> **What you need to do**
Could you return each line of the material that has "January" in it?

···

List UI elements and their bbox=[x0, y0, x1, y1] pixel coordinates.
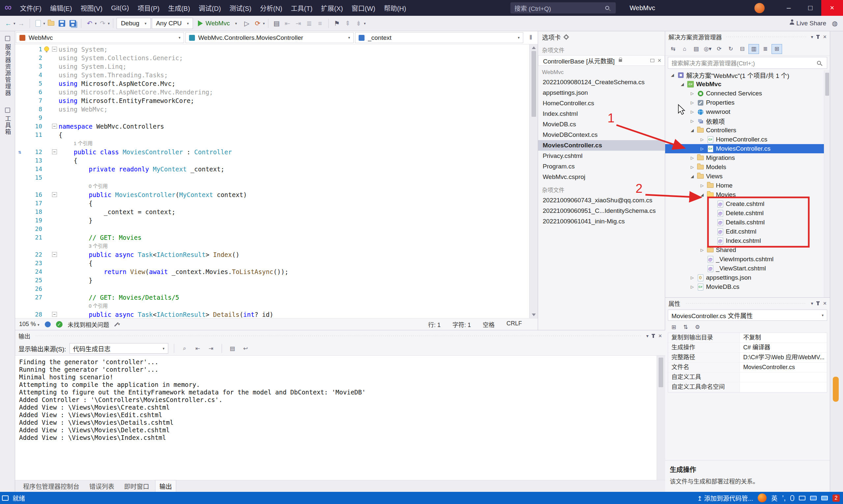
open-document-item[interactable]: MovieDB.cs bbox=[538, 119, 665, 130]
code-line[interactable]: 27 // GET: Movies/Details/5 bbox=[15, 293, 529, 302]
account-avatar[interactable] bbox=[754, 3, 764, 13]
open-document-item[interactable]: 20221009060951_C...IdentitySchema.cs bbox=[538, 205, 665, 216]
tree-expander-icon[interactable]: ◢ bbox=[669, 73, 676, 77]
panel-drag-handle[interactable] bbox=[726, 36, 806, 38]
property-row[interactable]: 完整路径D:\C#学习\Web 应用\WebMV... bbox=[668, 353, 827, 362]
undo-dropdown[interactable]: ▾ bbox=[95, 21, 97, 26]
tree-scrollbar[interactable] bbox=[824, 70, 830, 298]
save-icon[interactable] bbox=[57, 17, 67, 29]
codelens-references[interactable]: 0 个引用 bbox=[58, 302, 108, 310]
tree-item[interactable]: ▷Migrations bbox=[665, 153, 824, 163]
menu-item[interactable]: 生成(B) bbox=[164, 0, 194, 16]
close-icon[interactable]: × bbox=[658, 57, 661, 64]
output-source-select[interactable]: 代码生成日志▾ bbox=[69, 343, 168, 354]
tree-expander-icon[interactable]: ▷ bbox=[688, 275, 696, 280]
code-line[interactable]: 4using System.Threading.Tasks; bbox=[15, 71, 529, 79]
keep-open-icon[interactable] bbox=[650, 59, 654, 62]
open-document-item[interactable]: Program.cs bbox=[538, 161, 665, 172]
code-line[interactable]: 26 bbox=[15, 285, 529, 293]
keyboard-icon[interactable] bbox=[799, 496, 806, 500]
tree-item[interactable]: Index.cshtml bbox=[665, 236, 824, 246]
hot-reload-icon[interactable]: ⟳ bbox=[253, 17, 262, 29]
tree-expander-icon[interactable]: ▷ bbox=[698, 183, 706, 188]
menu-item[interactable]: 项目(P) bbox=[133, 0, 164, 16]
zoom-select[interactable]: 105 % ▾ bbox=[19, 321, 39, 328]
open-document-item[interactable]: 20221009061041_inin-Mig.cs bbox=[538, 216, 665, 227]
maximize-button[interactable]: □ bbox=[799, 0, 821, 16]
open-document-item[interactable]: WebMvc.csproj bbox=[538, 172, 665, 182]
menu-item[interactable]: 窗口(W) bbox=[347, 0, 379, 16]
menu-item[interactable]: 扩展(X) bbox=[317, 0, 347, 16]
member-dropdown[interactable]: _context▾ bbox=[355, 32, 523, 43]
scrollbar-thumb[interactable] bbox=[659, 358, 663, 387]
code-line[interactable]: 10−namespace WebMvc.Controllers bbox=[15, 122, 529, 131]
side-tool-tab[interactable]: 工具箱 bbox=[3, 108, 12, 135]
type-dropdown[interactable]: WebMvc.Controllers.MoviesController▾ bbox=[185, 32, 354, 43]
bottom-tab-active[interactable]: 输出 bbox=[155, 480, 176, 492]
open-document-item[interactable]: Index.cshtml bbox=[538, 109, 665, 119]
previous-bookmark-icon[interactable]: ⇞ bbox=[343, 17, 353, 29]
menu-item[interactable]: 工具(T) bbox=[287, 0, 317, 16]
punctuation-mode-icon[interactable]: ’, bbox=[782, 494, 786, 502]
pin-icon[interactable] bbox=[817, 35, 819, 39]
refresh-icon[interactable]: ↻ bbox=[725, 44, 736, 54]
new-project-dropdown[interactable]: ▾ bbox=[44, 21, 46, 26]
tree-expander-icon[interactable]: ▷ bbox=[698, 248, 706, 252]
ime-indicator[interactable]: 英 bbox=[771, 493, 777, 502]
tree-expander-icon[interactable]: ▷ bbox=[688, 110, 696, 114]
side-tool-tab[interactable]: 服务器资源管理器 bbox=[3, 36, 12, 96]
open-document-item[interactable]: appsettings.json bbox=[538, 88, 665, 98]
add-to-source-control-button[interactable]: ↥ 添加到源代码管... bbox=[697, 493, 753, 502]
code-line[interactable]: 3using System.Linq; bbox=[15, 62, 529, 71]
code-line[interactable]: 13 { bbox=[15, 156, 529, 165]
close-panel-icon[interactable]: × bbox=[658, 332, 662, 340]
tree-expander-icon[interactable]: ▷ bbox=[688, 119, 696, 123]
code-line[interactable]: ⇅12− public class MoviesController : Con… bbox=[15, 148, 529, 156]
property-row[interactable]: 自定义工具命名空间 bbox=[668, 382, 827, 392]
bookmark-icon[interactable]: ⚑ bbox=[332, 17, 342, 29]
scrollbar-thumb[interactable] bbox=[825, 73, 829, 96]
comment-icon[interactable]: ≣ bbox=[304, 17, 314, 29]
pin-icon[interactable] bbox=[817, 302, 819, 305]
scroll-down-icon[interactable] bbox=[532, 313, 536, 316]
bottom-tab-item[interactable]: 错误列表 bbox=[85, 480, 118, 492]
tree-item[interactable]: ▷MoviesController.cs bbox=[665, 144, 824, 153]
tree-expander-icon[interactable]: ◢ bbox=[698, 193, 706, 197]
code-line[interactable]: 15 bbox=[15, 173, 529, 182]
tree-item[interactable]: ▷appsettings.json bbox=[665, 273, 824, 282]
open-file-icon[interactable] bbox=[46, 17, 56, 29]
code-line[interactable]: 1−using System; bbox=[15, 45, 529, 54]
lightbulb-icon[interactable] bbox=[44, 47, 49, 51]
panel-drag-handle[interactable] bbox=[35, 335, 641, 337]
code-line[interactable]: 25 } bbox=[15, 276, 529, 285]
code-line[interactable]: 16− public MoviesController(MyContext co… bbox=[15, 191, 529, 199]
tree-item[interactable]: Edit.cshtml bbox=[665, 227, 824, 236]
gear-icon[interactable] bbox=[564, 35, 568, 39]
fold-toggle-icon[interactable]: − bbox=[52, 149, 57, 154]
new-project-icon[interactable] bbox=[33, 17, 43, 29]
menu-item[interactable]: 测试(S) bbox=[225, 0, 256, 16]
close-panel-icon[interactable]: × bbox=[823, 300, 827, 307]
bottom-tab-item[interactable]: 即时窗口 bbox=[120, 480, 153, 492]
code-cleanup-button[interactable]: ▾ bbox=[115, 322, 120, 327]
code-line[interactable]: 19 } bbox=[15, 216, 529, 225]
open-document-item[interactable]: Privacy.cshtml bbox=[538, 151, 665, 161]
tree-item[interactable]: ◢Views bbox=[665, 172, 824, 181]
output-log[interactable]: Finding the generator 'controller'...Run… bbox=[15, 356, 657, 480]
property-value[interactable]: C# 编译器 bbox=[740, 343, 827, 352]
undo-icon[interactable]: ↶ bbox=[85, 17, 94, 29]
bottom-tab-item[interactable]: 程序包管理器控制台 bbox=[19, 480, 83, 492]
output-scrollbar[interactable] bbox=[657, 356, 665, 480]
ime-toolbar-icon[interactable] bbox=[821, 496, 828, 500]
alphabetical-icon[interactable]: ⇅ bbox=[680, 322, 691, 332]
show-all-files-icon[interactable]: ▥ bbox=[749, 44, 759, 54]
property-value[interactable] bbox=[740, 382, 827, 392]
code-line[interactable]: 17 { bbox=[15, 199, 529, 208]
code-line[interactable]: 5using Microsoft.AspNetCore.Mvc; bbox=[15, 79, 529, 88]
window-position-icon[interactable]: ▾ bbox=[811, 301, 813, 306]
menu-item[interactable]: Git(G) bbox=[107, 0, 133, 16]
spaces-indicator[interactable]: 空格 bbox=[483, 320, 495, 329]
property-row[interactable]: 复制到输出目录不复制 bbox=[668, 333, 827, 343]
word-wrap-icon[interactable]: ↩ bbox=[241, 344, 251, 353]
codelens-row[interactable]: 0 个引用 bbox=[15, 302, 529, 310]
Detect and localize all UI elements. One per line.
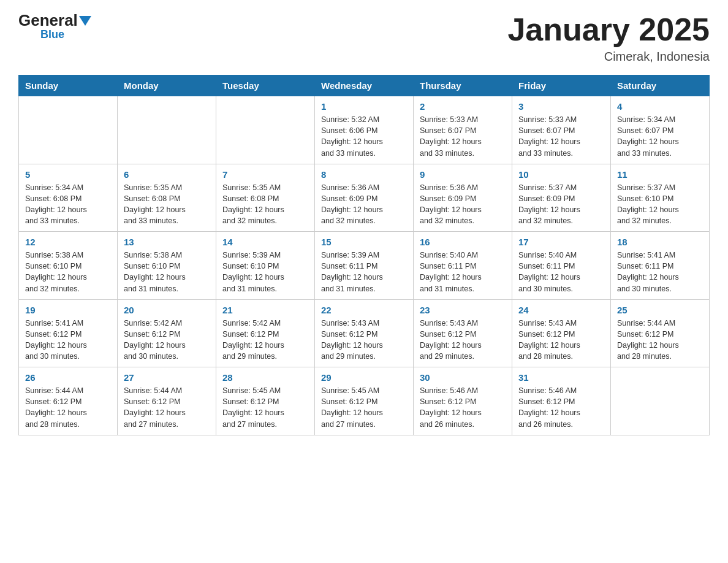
- day-info: Sunrise: 5:36 AM Sunset: 6:09 PM Dayligh…: [321, 182, 407, 227]
- week-row-4: 19Sunrise: 5:41 AM Sunset: 6:12 PM Dayli…: [19, 299, 710, 367]
- day-info: Sunrise: 5:37 AM Sunset: 6:09 PM Dayligh…: [518, 182, 604, 227]
- day-number: 17: [518, 237, 604, 247]
- day-number: 22: [321, 305, 407, 315]
- day-info: Sunrise: 5:33 AM Sunset: 6:07 PM Dayligh…: [420, 114, 506, 159]
- week-row-2: 5Sunrise: 5:34 AM Sunset: 6:08 PM Daylig…: [19, 164, 710, 232]
- day-info: Sunrise: 5:44 AM Sunset: 6:12 PM Dayligh…: [617, 318, 703, 362]
- day-cell: 5Sunrise: 5:34 AM Sunset: 6:08 PM Daylig…: [19, 164, 118, 232]
- day-info: Sunrise: 5:45 AM Sunset: 6:12 PM Dayligh…: [321, 385, 407, 430]
- day-info: Sunrise: 5:40 AM Sunset: 6:11 PM Dayligh…: [518, 250, 604, 294]
- day-number: 29: [321, 372, 407, 383]
- header-tuesday: Tuesday: [216, 75, 315, 96]
- day-info: Sunrise: 5:39 AM Sunset: 6:11 PM Dayligh…: [321, 250, 407, 294]
- day-info: Sunrise: 5:41 AM Sunset: 6:12 PM Dayligh…: [25, 318, 111, 362]
- day-number: 3: [518, 101, 604, 112]
- day-number: 10: [518, 169, 604, 180]
- day-number: 13: [124, 237, 210, 247]
- day-cell: 20Sunrise: 5:42 AM Sunset: 6:12 PM Dayli…: [118, 299, 216, 367]
- day-cell: 3Sunrise: 5:33 AM Sunset: 6:07 PM Daylig…: [512, 96, 611, 164]
- day-info: Sunrise: 5:40 AM Sunset: 6:11 PM Dayligh…: [420, 250, 506, 294]
- day-cell: 23Sunrise: 5:43 AM Sunset: 6:12 PM Dayli…: [414, 299, 512, 367]
- day-cell: 2Sunrise: 5:33 AM Sunset: 6:07 PM Daylig…: [414, 96, 512, 164]
- day-info: Sunrise: 5:38 AM Sunset: 6:10 PM Dayligh…: [124, 250, 210, 294]
- day-number: 11: [617, 169, 703, 180]
- day-cell: 17Sunrise: 5:40 AM Sunset: 6:11 PM Dayli…: [512, 232, 611, 300]
- location: Cimerak, Indonesia: [507, 50, 710, 64]
- day-number: 12: [25, 237, 111, 247]
- day-info: Sunrise: 5:43 AM Sunset: 6:12 PM Dayligh…: [420, 318, 506, 362]
- day-cell: 15Sunrise: 5:39 AM Sunset: 6:11 PM Dayli…: [315, 232, 414, 300]
- day-info: Sunrise: 5:38 AM Sunset: 6:10 PM Dayligh…: [25, 250, 111, 294]
- day-info: Sunrise: 5:43 AM Sunset: 6:12 PM Dayligh…: [321, 318, 407, 362]
- day-number: 6: [124, 169, 210, 180]
- day-info: Sunrise: 5:46 AM Sunset: 6:12 PM Dayligh…: [518, 385, 604, 430]
- day-cell: 12Sunrise: 5:38 AM Sunset: 6:10 PM Dayli…: [19, 232, 118, 300]
- day-number: 31: [518, 372, 604, 383]
- day-cell: 11Sunrise: 5:37 AM Sunset: 6:10 PM Dayli…: [611, 164, 710, 232]
- calendar-table: SundayMondayTuesdayWednesdayThursdayFrid…: [18, 75, 710, 435]
- day-info: Sunrise: 5:34 AM Sunset: 6:07 PM Dayligh…: [617, 114, 703, 159]
- day-cell: 8Sunrise: 5:36 AM Sunset: 6:09 PM Daylig…: [315, 164, 414, 232]
- day-number: 7: [222, 169, 308, 180]
- day-cell: 18Sunrise: 5:41 AM Sunset: 6:11 PM Dayli…: [611, 232, 710, 300]
- logo-triangle-icon: [79, 16, 91, 26]
- day-cell: 1Sunrise: 5:32 AM Sunset: 6:06 PM Daylig…: [315, 96, 414, 164]
- day-info: Sunrise: 5:42 AM Sunset: 6:12 PM Dayligh…: [124, 318, 210, 362]
- day-cell: 26Sunrise: 5:44 AM Sunset: 6:12 PM Dayli…: [19, 367, 118, 435]
- day-number: 28: [222, 372, 308, 383]
- day-cell: 29Sunrise: 5:45 AM Sunset: 6:12 PM Dayli…: [315, 367, 414, 435]
- day-cell: 24Sunrise: 5:43 AM Sunset: 6:12 PM Dayli…: [512, 299, 611, 367]
- week-row-3: 12Sunrise: 5:38 AM Sunset: 6:10 PM Dayli…: [19, 232, 710, 300]
- day-number: 9: [420, 169, 506, 180]
- day-number: 1: [321, 101, 407, 112]
- day-cell: 28Sunrise: 5:45 AM Sunset: 6:12 PM Dayli…: [216, 367, 315, 435]
- day-cell: 25Sunrise: 5:44 AM Sunset: 6:12 PM Dayli…: [611, 299, 710, 367]
- day-cell: 7Sunrise: 5:35 AM Sunset: 6:08 PM Daylig…: [216, 164, 315, 232]
- day-info: Sunrise: 5:45 AM Sunset: 6:12 PM Dayligh…: [222, 385, 308, 430]
- day-info: Sunrise: 5:46 AM Sunset: 6:12 PM Dayligh…: [420, 385, 506, 430]
- day-info: Sunrise: 5:32 AM Sunset: 6:06 PM Dayligh…: [321, 114, 407, 159]
- day-number: 19: [25, 305, 111, 315]
- day-number: 27: [124, 372, 210, 383]
- day-cell: [611, 367, 710, 435]
- logo-blue-text: Blue: [40, 28, 64, 41]
- day-number: 2: [420, 101, 506, 112]
- day-info: Sunrise: 5:36 AM Sunset: 6:09 PM Dayligh…: [420, 182, 506, 227]
- day-number: 20: [124, 305, 210, 315]
- day-cell: 22Sunrise: 5:43 AM Sunset: 6:12 PM Dayli…: [315, 299, 414, 367]
- day-info: Sunrise: 5:42 AM Sunset: 6:12 PM Dayligh…: [222, 318, 308, 362]
- day-number: 23: [420, 305, 506, 315]
- day-info: Sunrise: 5:44 AM Sunset: 6:12 PM Dayligh…: [25, 385, 111, 430]
- header-monday: Monday: [118, 75, 216, 96]
- day-info: Sunrise: 5:34 AM Sunset: 6:08 PM Dayligh…: [25, 182, 111, 227]
- day-number: 5: [25, 169, 111, 180]
- header-thursday: Thursday: [414, 75, 512, 96]
- day-number: 25: [617, 305, 703, 315]
- day-info: Sunrise: 5:35 AM Sunset: 6:08 PM Dayligh…: [222, 182, 308, 227]
- month-title: January 2025: [507, 12, 710, 47]
- day-cell: 9Sunrise: 5:36 AM Sunset: 6:09 PM Daylig…: [414, 164, 512, 232]
- day-info: Sunrise: 5:43 AM Sunset: 6:12 PM Dayligh…: [518, 318, 604, 362]
- day-info: Sunrise: 5:33 AM Sunset: 6:07 PM Dayligh…: [518, 114, 604, 159]
- day-number: 15: [321, 237, 407, 247]
- day-number: 8: [321, 169, 407, 180]
- day-number: 4: [617, 101, 703, 112]
- day-cell: 31Sunrise: 5:46 AM Sunset: 6:12 PM Dayli…: [512, 367, 611, 435]
- day-number: 16: [420, 237, 506, 247]
- page-header: General Blue January 2025 Cimerak, Indon…: [18, 12, 710, 64]
- header-sunday: Sunday: [19, 75, 118, 96]
- day-cell: [216, 96, 315, 164]
- day-info: Sunrise: 5:39 AM Sunset: 6:10 PM Dayligh…: [222, 250, 308, 294]
- day-info: Sunrise: 5:37 AM Sunset: 6:10 PM Dayligh…: [617, 182, 703, 227]
- day-cell: 16Sunrise: 5:40 AM Sunset: 6:11 PM Dayli…: [414, 232, 512, 300]
- day-cell: 19Sunrise: 5:41 AM Sunset: 6:12 PM Dayli…: [19, 299, 118, 367]
- day-cell: 14Sunrise: 5:39 AM Sunset: 6:10 PM Dayli…: [216, 232, 315, 300]
- day-cell: 30Sunrise: 5:46 AM Sunset: 6:12 PM Dayli…: [414, 367, 512, 435]
- day-cell: 10Sunrise: 5:37 AM Sunset: 6:09 PM Dayli…: [512, 164, 611, 232]
- day-cell: 4Sunrise: 5:34 AM Sunset: 6:07 PM Daylig…: [611, 96, 710, 164]
- day-number: 14: [222, 237, 308, 247]
- day-cell: [118, 96, 216, 164]
- logo-general: General: [18, 12, 78, 28]
- day-cell: 13Sunrise: 5:38 AM Sunset: 6:10 PM Dayli…: [118, 232, 216, 300]
- day-cell: 6Sunrise: 5:35 AM Sunset: 6:08 PM Daylig…: [118, 164, 216, 232]
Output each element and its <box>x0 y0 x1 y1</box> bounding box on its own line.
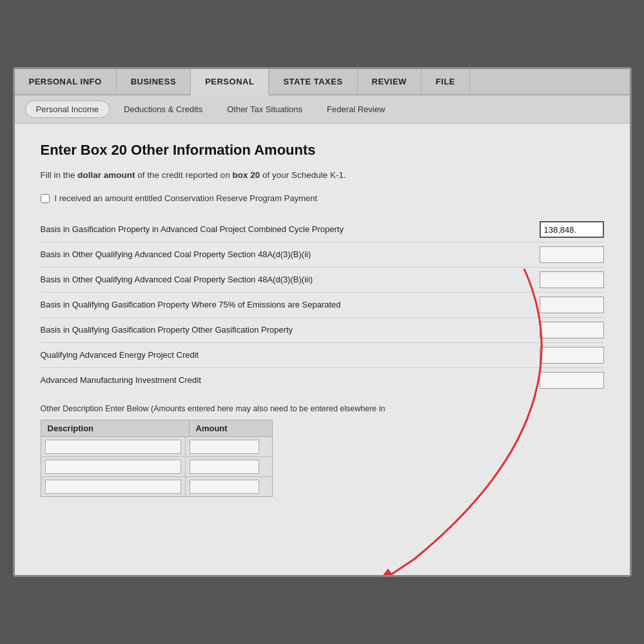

···

> **Solved exercise**
- month-title: January 2025: [507, 12, 710, 47]
- page-header: General Blue January 2025 Cimerak, Indon…: [18, 12, 710, 64]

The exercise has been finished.